Au dehors, un hurlement de bête blessée a fusé net, suivi d’un immense silence. Là-haut, les pendaisons de mannequins se sont achevées et le projecteur que Zigdi-Licht se préparait à éteindre vient d’accrocher une grande silhouette qui achève de se débattre dans des mouvements de bras et de jambes qui vont en decrescendo.

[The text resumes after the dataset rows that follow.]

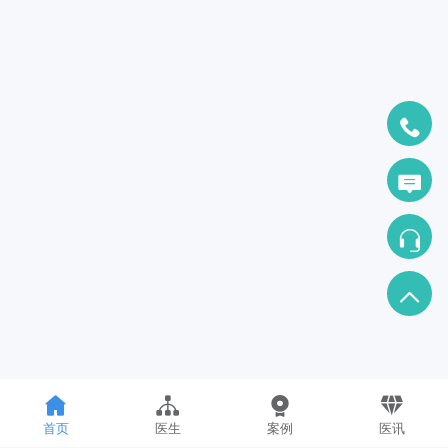
首页
医生
案例
医讯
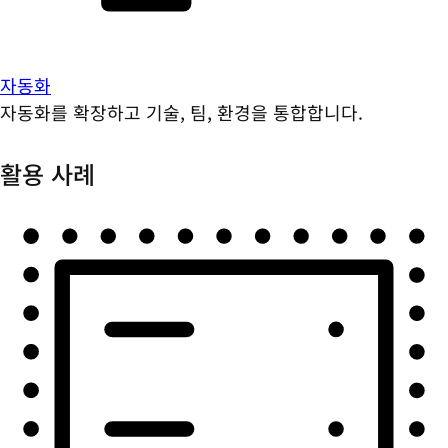
자동화
자동화를 확장하고 기술, 팀, 환경을 통합합니다.
활용 사례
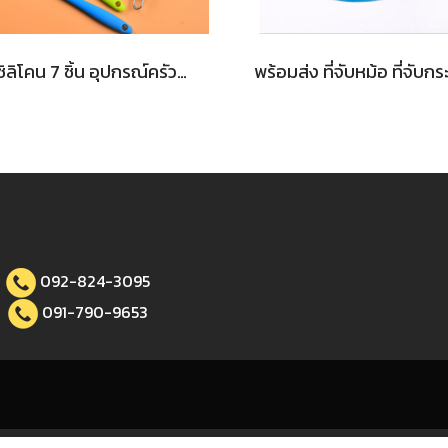
เซ็ตซิลิโคน 7 ชิ้น อุปกรณ์ครัวซิลิโคน ทัพพี ไม้พาย ที่ตีไข่ แปรงทาเนย แปรงทาน้ำมัน ไม่ละลาย ทนความร้อนสูง
092-824-3095
091-790-9653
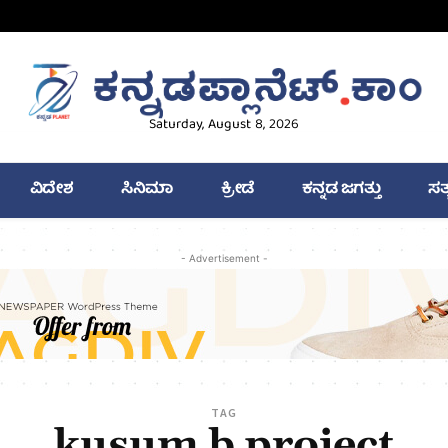
Saturday, August 8, 2026
ವಿದೇಶ
ಸಿನಿಮಾ
ಕ್ರೀಡೆ
ಕನ್ನಡ ಜಗತ್ತು
ಸತ
- Advertisement -
TAG
kusum b project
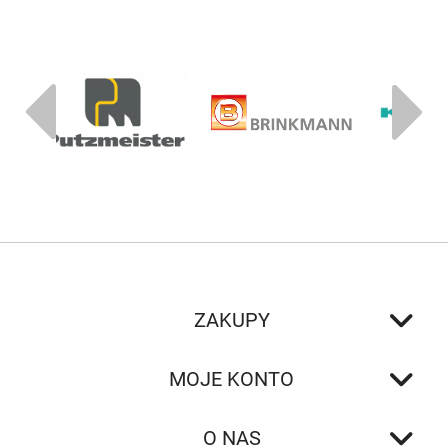
ZAKUPY
MOJE KONTO
O NAS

Ce n’est pas une grande poupée de paille et de son, c’est un homme.
« C’est le Parrain! » hurle Zigdi.
Dans le silence total et la stupeur qui accompagnent les ultimes secondes de l’agonie du Parrain, chacun reprend contact avec la rumeur de la ville qui se fait à présent librement entendre.
Dans la bousculade qui s’ensuit, le Bathyscaphe vomit Jovens et Lucie’s, Kaisers, Frenchies, Slivovitchs et tous les autres rendus brutalement à la rue et à la nuit anonyme.
Au passage, Sami-cils-en-feu, un Frenchie pyromane, déclenche le feu d’artifice qui vient s’épanouir, monstre solitaire, araignée boréale par-dessus le Bathyscaphe et derrière des cohortes d’enfants perdus, en proie aux gémissements.